# DATA FOR REVIEW:
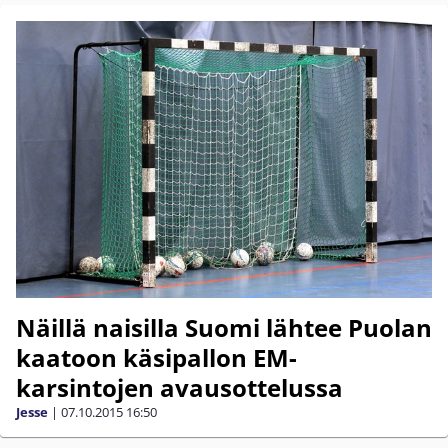
Näillä naisilla Suomi lähtee Puolan
kaatoon käsipallon EM-
karsintojen avausottelussa
Jesse
|
07.10.2015
16:50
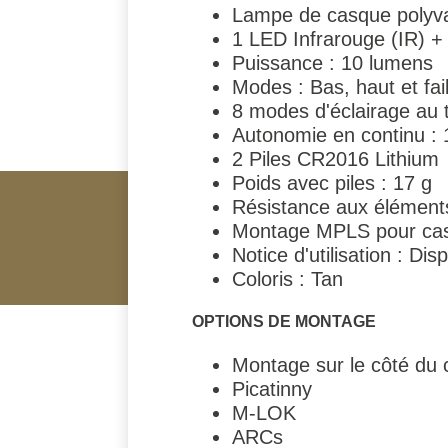
Lampe de casque polyva
1 LED Infrarouge (IR) + 
Puissance : 10 lumens
Modes : Bas, haut et faib
8 modes d'éclairage au t
Autonomie en continu : 16
2 Piles CR2016 Lithium
Poids avec piles : 17 g
Résistance aux éléments
Montage MPLS pour casq
Notice d'utilisation :
Disp
Coloris : Tan
OPTIONS DE MONTAGE
Montage sur le côté du
Picatinny
M-LOK
ARCs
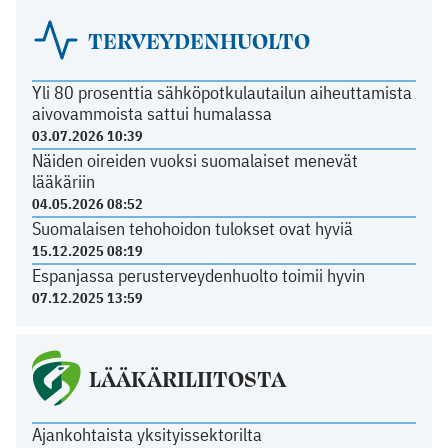
TERVEYDENHUOLTO
Yli 80 prosenttia sähköpotkulautailun aiheuttamista
aivovammoista sattui humalassa
03.07.2026 10:39
Näiden oireiden vuoksi suomalaiset menevät
lääkäriin
04.05.2026 08:52
Suomalaisen tehohoidon tulokset ovat hyviä
15.12.2025 08:19
Espanjassa perusterveydenhuolto toimii hyvin
07.12.2025 13:59
LÄÄKÄRILIITOSTA
Ajankohtaista yksityissektorilta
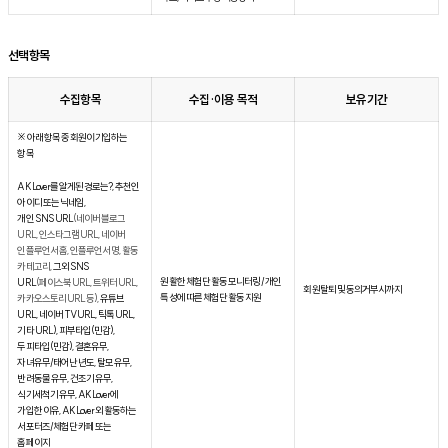
선택항목
수집항목
수집·이용 목적
보유기간
※ 아래 항목 중 회원이 기입하는
항목
AK Lover를 알게된 경로는?, 추천인
아이디 또는 닉네임,
개인 SNS URL
(네이버 블로그
URL, 인스타그램 URL, 네이버
인플루언서 홈, 인플루언서 명, 활동
카테고리,
그외 SNS
원활한 체험단 활동 모니터링 / 개인
URL
(페이스북 URL, 트위터 URL,
회원탈퇴 및 동의거부시까지
특성에 따른 체험단 활동 지원
카카오스토리 URL 등),
유튜브
URL, 네이버 TV URL, 틱톡 URL,
기타 URL), 피부타입(민감),
두피타입(민감), 결혼유무,
자녀유무/태어난 년도, 탈모 유무,
반려동물 유무, 건조기 유무,
식기세척기 유무, AK Lover에
가입한 이유, AK Lover 외 활동하는
서포터즈/체험단 카페 또는
홈페이지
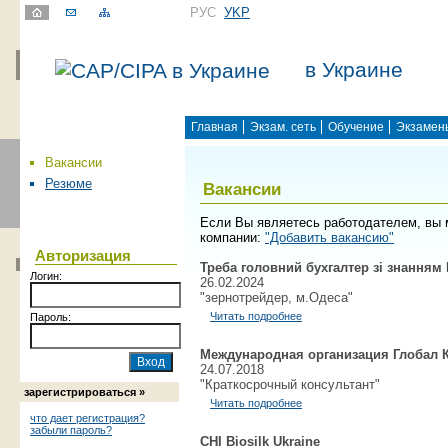
РУС
УKР
в Украине
Главная
Экзам. сеть
Обучение
Экзамен
Вакансии
Резюме
Вакансии
Если Вы являетесь работодателем, вы 
компании:
"Добавить вакансию"
Авторизация
Треба головний бухгалтер зі знанням
Логин:
26.02.2024
"зернотрейдер, м.Одеса"
Читать подробнее
Пароль:
Международная организация Глобал К
24.07.2018
"Краткосрочный консультант"
зарегистрироваться »
Читать подробнее
что дает регистрация?
забыли пароль?
CHI Biosilk Ukraine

# TASK INSTRUCTIONS:
What is needed is every line of the data above, set down exactly but with the images left out.

# COMPLETED TASK:
Näillä naisilla Suomi lähtee Puolan
kaatoon käsipallon EM-
karsintojen avausottelussa
Jesse
|
07.10.2015
16:50
Lampe de casque polyva
1 LED Infrarouge (IR) + 
Puissance : 10 lumens
Modes : Bas, haut et faib
8 modes d'éclairage au t
Autonomie en continu : 16
2 Piles CR2016 Lithium
Poids avec piles : 17 g
Résistance aux éléments
Montage MPLS pour casq
Notice d'utilisation :
Disp
Coloris : Tan
OPTIONS DE MONTAGE
Montage sur le côté du
Picatinny
M-LOK
ARCs
TERVEYDENHUOLTO
Yli 80 prosenttia sähköpotkulautailun aiheuttamista
aivovammoista sattui humalassa
03.07.2026 10:39
Näiden oireiden vuoksi suomalaiset menevät
lääkäriin
04.05.2026 08:52
Suomalaisen tehohoidon tulokset ovat hyviä
15.12.2025 08:19
Espanjassa perusterveydenhuolto toimii hyvin
07.12.2025 13:59
LÄÄKÄRILIITOSTA
Ajankohtaista yksityissektorilta
선택항목
수집항목
수집·이용 목적
보유기간
※ 아래 항목 중 회원이 기입하는
항목
AK Lover를 알게된 경로는?, 추천인
아이디 또는 닉네임,
개인 SNS URL
(네이버 블로그
URL, 인스타그램 URL, 네이버
인플루언서 홈, 인플루언서 명, 활동
카테고리,
그외 SNS
원활한 체험단 활동 모니터링 / 개인
URL
(페이스북 URL, 트위터 URL,
회원탈퇴 및 동의거부시까지
특성에 따른 체험단 활동 지원
카카오스토리 URL 등),
유튜브
URL, 네이버 TV URL, 틱톡 URL,
기타 URL), 피부타입(민감),
두피타입(민감), 결혼유무,
자녀유무/태어난 년도, 탈모 유무,
반려동물 유무, 건조기 유무,
식기세척기 유무, AK Lover에
가입한 이유, AK Lover 외 활동하는
서포터즈/체험단 카페 또는
홈페이지
РУС
УKР
в Украине
Главная
Экзам. сеть
Обучение
Экзамен
Вакансии
Резюме
Вакансии
Если Вы являетесь работодателем, вы 
компании:
"Добавить вакансию"
Авторизация
Треба головний бухгалтер зі знанням
Логин:
26.02.2024
"зернотрейдер, м.Одеса"
Читать подробнее
Пароль:
Международная организация Глобал К
24.07.2018
"Краткосрочный консультант"
зарегистрироваться »
Читать подробнее
что дает регистрация?
забыли пароль?
CHI Biosilk Ukraine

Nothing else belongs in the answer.